Just to make him go away
, he thought as he brought the pen to the line. He pressed the pen against the paper but not so much that a drop of ink worked its way on to the paper. Then he pulled it away and looked at the man.
The man raised both his eyebrows impatiently waiting for Jamie to speak.
“I…” he started, “What if I wanted to know more?”
“More.” The man repeated and bobbed his head as if he were willing but wanted Jamie to continue to define the word.
“I can’t unmake what happened today, correct?”
“It is not allowed.”
“So essentially I’m without a job. I peed my pants in front of the head of the company. I know I’m the butt of every joke in the office right now. I can’t go back.” Jamie shook his head, “What if, since I can ‘slip’ as you say, I come work for you guys? I mean are there jobs for people like me?”

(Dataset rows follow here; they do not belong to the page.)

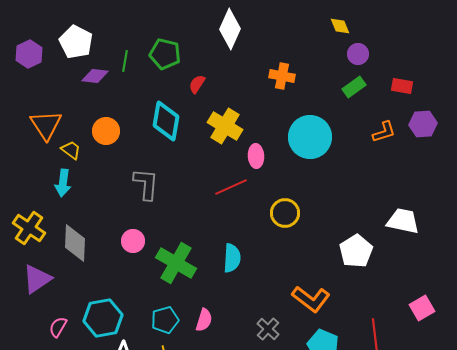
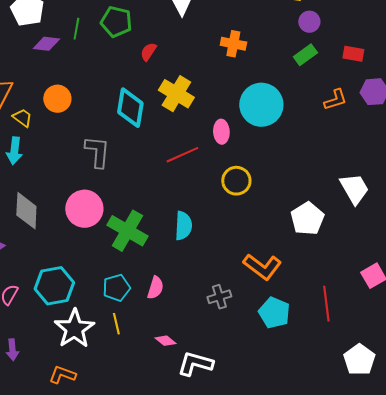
cyan diamond: (166, 121) -> (130, 108), moved
pink ellipse: (256, 156) -> (221, 132), moved
white trapezoid: (403, 221) -> (354, 189), turned 48
pink circle: (133, 241) -> (84, 209), size x1.6
gray cross: (268, 329) -> (219, 297), turned 30

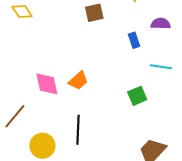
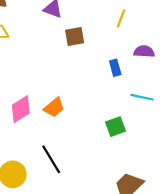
pink diamond: (47, 84) -> (21, 109), turned 68
black line: (78, 130) -> (51, 159), turned -36

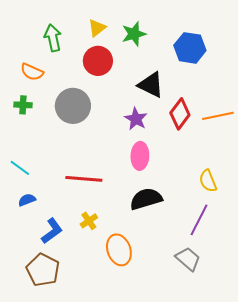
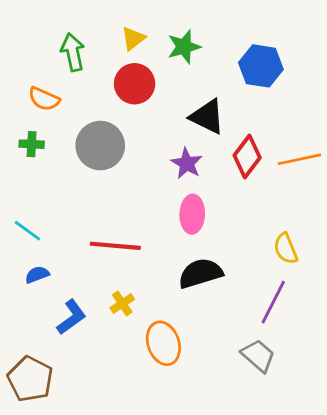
brown pentagon: (43, 270) -> (30, 379), moved

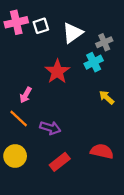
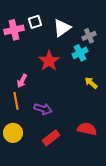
pink cross: (16, 22) -> (14, 30), moved
orange line: (19, 118) -> (16, 101), turned 36

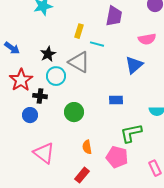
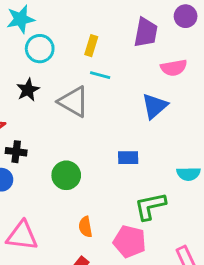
purple trapezoid: (114, 16) -> (146, 32), moved
yellow rectangle: (79, 31) -> (91, 46), moved
cyan circle: (56, 76) -> (40, 49), moved
pink triangle: (44, 153) -> (22, 236), turned -30

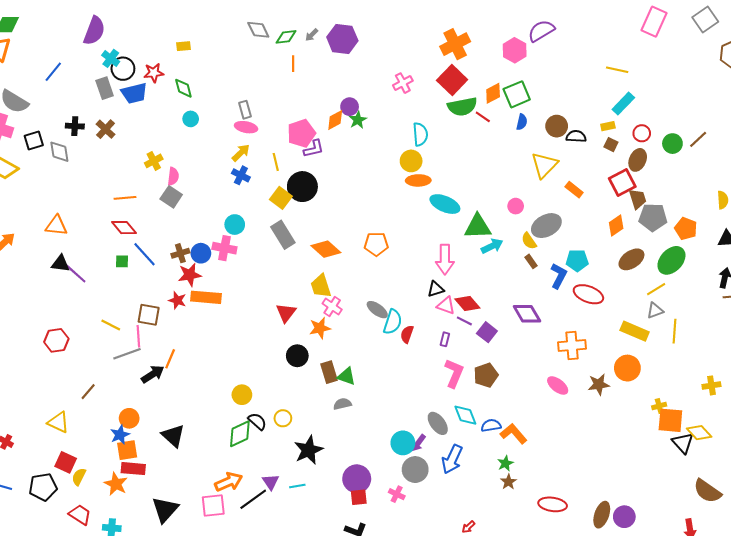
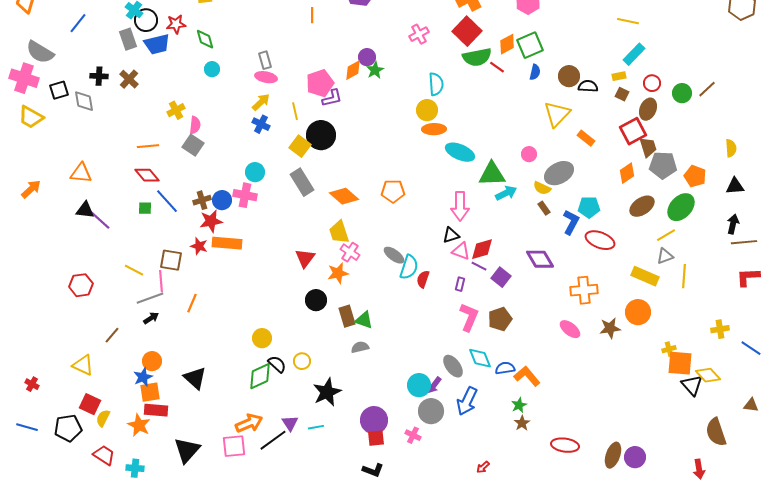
yellow semicircle: (529, 241) -> (542, 188), turned -30
red diamond: (467, 303) -> (482, 249), turned -65
black arrow: (153, 374) -> (151, 318), moved, size x0.7
brown semicircle: (707, 491) -> (716, 432), turned 36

“You would certainly have to submit a resume and interview, Mr. Darren.”
At first Jamie heard annoyance in the man’s voice, and then he sensed it was false. The man’s eyes gave away a particular gleam of pride or accomplishment.
“Well let’s do it. Give me the information.” Jamie slapped both his hands down on his knees.
Slowly, the man pulled his briefcase back on his lap. The locks snapped open and he lifted the lid. He spent a moment inside the briefcase, arranging various things before he closed the lid again and had a single sheet of paper.
“I will need to amend the contract.” He said holding his hand out. Jamie picked up the Residuals Contract and stretched across the coffee table. The man took it and unbound the packet. After a moment of rearranging the papers he handed the contract back.
“By signing this you agree to the Residuals Contract and also request application for employment.”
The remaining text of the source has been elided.